** What is being asked **
I would like the records restated word for word, without the pictures.

** Dataset entries **

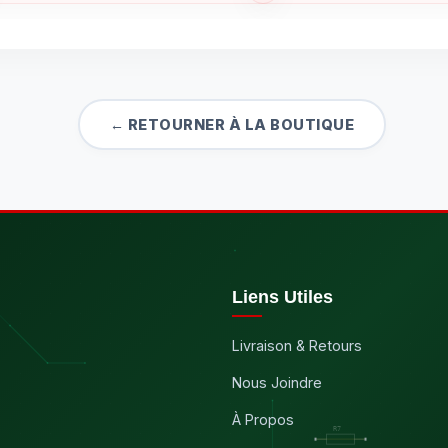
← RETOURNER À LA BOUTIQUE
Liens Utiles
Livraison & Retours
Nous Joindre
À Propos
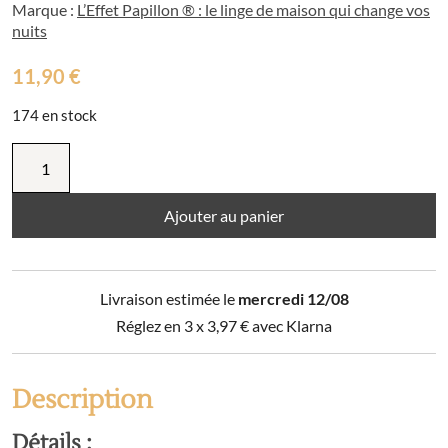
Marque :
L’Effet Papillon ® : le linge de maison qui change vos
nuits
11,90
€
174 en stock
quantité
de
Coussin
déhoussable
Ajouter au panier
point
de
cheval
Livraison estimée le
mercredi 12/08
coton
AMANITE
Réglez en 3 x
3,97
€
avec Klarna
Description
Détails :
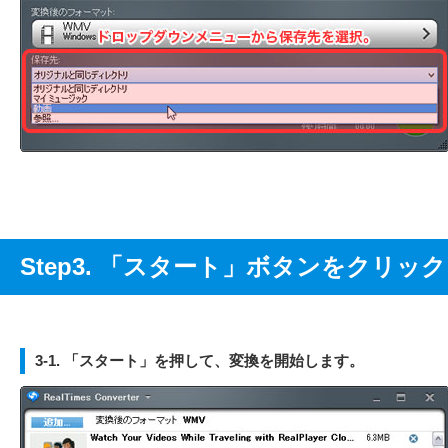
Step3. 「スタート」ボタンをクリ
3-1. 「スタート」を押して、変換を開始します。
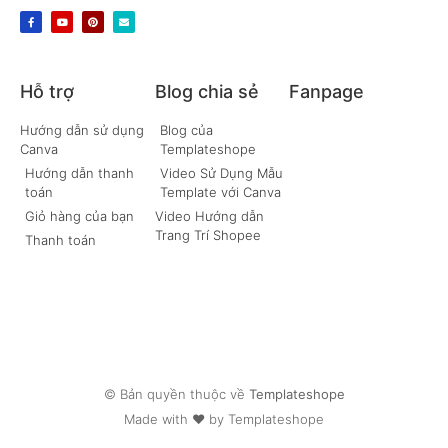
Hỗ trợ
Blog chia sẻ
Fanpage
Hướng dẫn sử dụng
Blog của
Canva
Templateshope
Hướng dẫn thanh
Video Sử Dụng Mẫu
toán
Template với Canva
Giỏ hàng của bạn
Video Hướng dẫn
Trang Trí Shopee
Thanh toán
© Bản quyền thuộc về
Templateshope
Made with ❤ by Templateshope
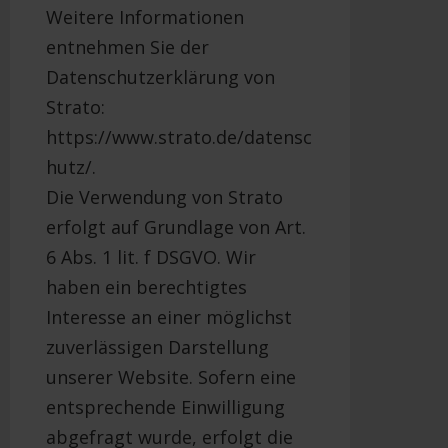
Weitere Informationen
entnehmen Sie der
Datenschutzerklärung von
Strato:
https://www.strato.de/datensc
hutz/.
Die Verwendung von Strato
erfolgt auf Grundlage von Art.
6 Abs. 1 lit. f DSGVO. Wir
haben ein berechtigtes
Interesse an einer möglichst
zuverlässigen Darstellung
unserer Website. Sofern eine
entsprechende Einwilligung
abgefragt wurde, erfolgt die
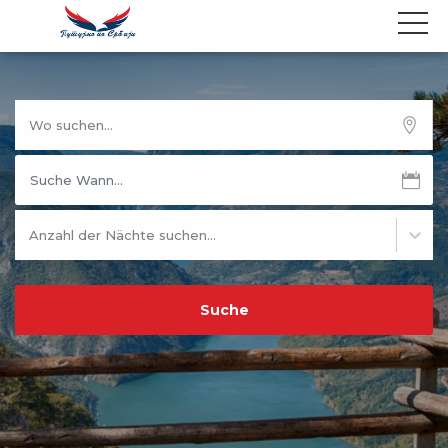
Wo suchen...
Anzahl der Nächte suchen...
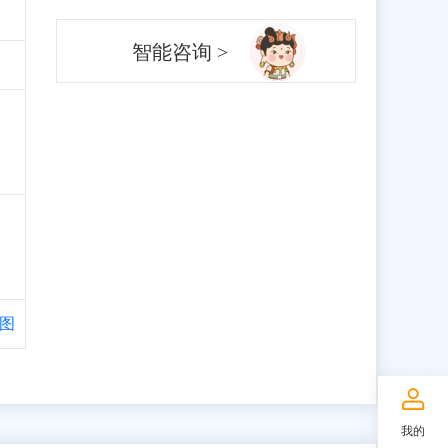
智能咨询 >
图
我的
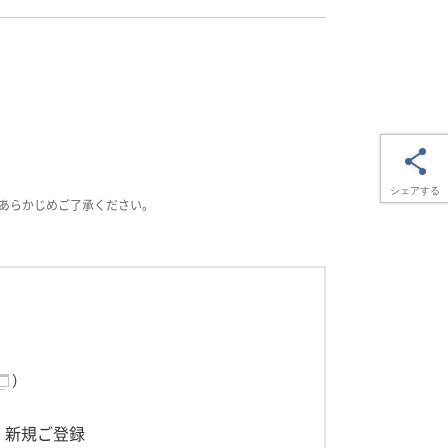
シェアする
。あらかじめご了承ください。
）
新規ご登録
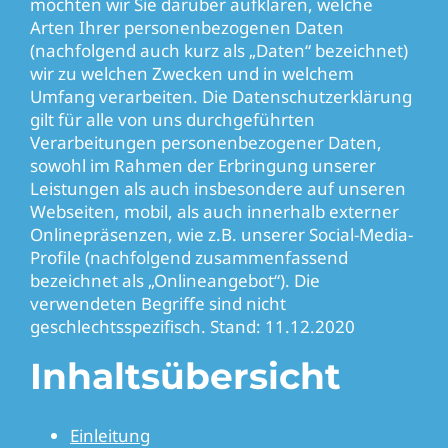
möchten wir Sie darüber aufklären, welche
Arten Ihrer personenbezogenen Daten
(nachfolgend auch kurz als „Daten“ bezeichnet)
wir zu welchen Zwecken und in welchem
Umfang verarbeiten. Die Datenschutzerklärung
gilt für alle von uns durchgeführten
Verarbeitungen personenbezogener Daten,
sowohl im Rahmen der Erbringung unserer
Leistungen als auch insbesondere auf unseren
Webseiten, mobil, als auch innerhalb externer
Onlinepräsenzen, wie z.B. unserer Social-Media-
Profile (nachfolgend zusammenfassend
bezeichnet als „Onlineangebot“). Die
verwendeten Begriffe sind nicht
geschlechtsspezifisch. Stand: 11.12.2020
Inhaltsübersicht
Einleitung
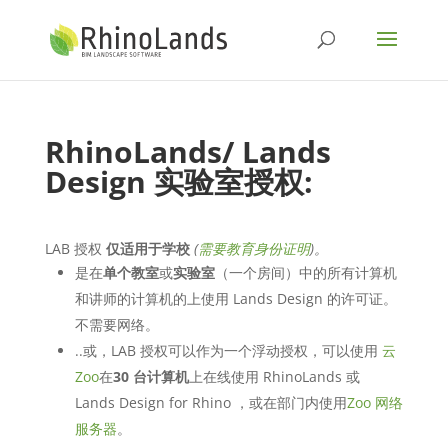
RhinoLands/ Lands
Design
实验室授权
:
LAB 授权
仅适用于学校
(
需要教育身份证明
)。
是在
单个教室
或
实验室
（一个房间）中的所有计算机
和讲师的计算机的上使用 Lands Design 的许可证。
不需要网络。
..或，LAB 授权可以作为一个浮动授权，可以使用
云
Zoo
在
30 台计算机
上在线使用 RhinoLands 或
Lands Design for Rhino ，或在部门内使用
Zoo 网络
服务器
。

** Finished task **
← RETOURNER À LA BOUTIQUE
Liens Utiles
Livraison & Retours
Nous Joindre
À Propos
Marque :
L’Effet Papillon ® : le linge de maison qui change vos
nuits
11,90
€
174 en stock
quantité
de
Coussin
déhoussable
Ajouter au panier
point
de
cheval
Livraison estimée le
mercredi 12/08
coton
AMANITE
Réglez en 3 x
3,97
€
avec Klarna
Description
Détails :
Step3. 「スタート」ボタンをクリ
3-1. 「スタート」を押して、変換を開始します。
Hỗ trợ
Blog chia sẻ
Fanpage
Hướng dẫn sử dụng
Blog của
Canva
Templateshope
Hướng dẫn thanh
Video Sử Dụng Mẫu
toán
Template với Canva
Giỏ hàng của bạn
Video Hướng dẫn
Trang Trí Shopee
Thanh toán
© Bản quyền thuộc về
Templateshope
Made with ❤ by Templateshope
Weitere Informationen
entnehmen Sie der
Datenschutzerklärung von
Strato:
https://www.strato.de/datensc
hutz/.
Die Verwendung von Strato
erfolgt auf Grundlage von Art.
6 Abs. 1 lit. f DSGVO. Wir
haben ein berechtigtes
Interesse an einer möglichst
zuverlässigen Darstellung
unserer Website. Sofern eine
entsprechende Einwilligung
abgefragt wurde, erfolgt die
Wo suchen...
Anzahl der Nächte suchen...
智能咨询 >
图
我的
シェアする
。あらかじめご了承ください。
）
新規ご登録
möchten wir Sie darüber aufklären, welche
Arten Ihrer personenbezogenen Daten
(nachfolgend auch kurz als „Daten“ bezeichnet)
wir zu welchen Zwecken und in welchem
Umfang verarbeiten. Die Datenschutzerklärung
gilt für alle von uns durchgeführten
Verarbeitungen personenbezogener Daten,
sowohl im Rahmen der Erbringung unserer
Leistungen als auch insbesondere auf unseren
Webseiten, mobil, als auch innerhalb externer
Onlinepräsenzen, wie z.B. unserer Social-Media-
Profile (nachfolgend zusammenfassend
bezeichnet als „Onlineangebot“). Die
verwendeten Begriffe sind nicht
geschlechtsspezifisch. Stand: 11.12.2020
Inhaltsübersicht
Einleitung
RhinoLands/ Lands
Design
实验室授权
:
LAB 授权
仅适用于学校
(
需要教育身份证明
)。
是在
单个教室
或
实验室
（一个房间）中的所有计算机
和讲师的计算机的上使用 Lands Design 的许可证。
不需要网络。
..或，LAB 授权可以作为一个浮动授权，可以使用
云
Zoo
在
30 台计算机
上在线使用 RhinoLands 或
Lands Design for Rhino ，或在部门内使用
Zoo 网络
服务器
。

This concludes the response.